(Beginning of Study material)

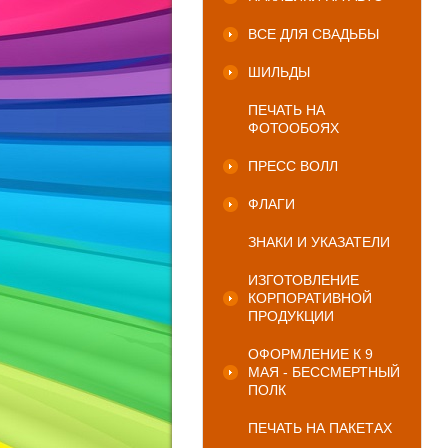
ВСЕ ДЛЯ СВАДЬБЫ
ШИЛЬДЫ
ПЕЧАТЬ НА
ФОТООБОЯХ
ПРЕСС ВОЛЛ
ФЛАГИ
ЗНАКИ И УКАЗАТЕЛИ
ИЗГОТОВЛЕНИЕ
КОРПОРАТИВНОЙ
ПРОДУКЦИИ
ОФОРМЛЕНИЕ К 9
МАЯ - БЕССМЕРТНЫЙ
ПОЛК
ПЕЧАТЬ НА ПАКЕТАХ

(End of Study material)

_Assignment_
Reproduce all of the material exactly, apart from the pictures.

_Problem solution_
ВСЕ ДЛЯ СВАДЬБЫ
ШИЛЬДЫ
ПЕЧАТЬ НА
ФОТООБОЯХ
ПРЕСС ВОЛЛ
ФЛАГИ
ЗНАКИ И УКАЗАТЕЛИ
ИЗГОТОВЛЕНИЕ
КОРПОРАТИВНОЙ
ПРОДУКЦИИ
ОФОРМЛЕНИЕ К 9
МАЯ - БЕССМЕРТНЫЙ
ПОЛК
ПЕЧАТЬ НА ПАКЕТАХ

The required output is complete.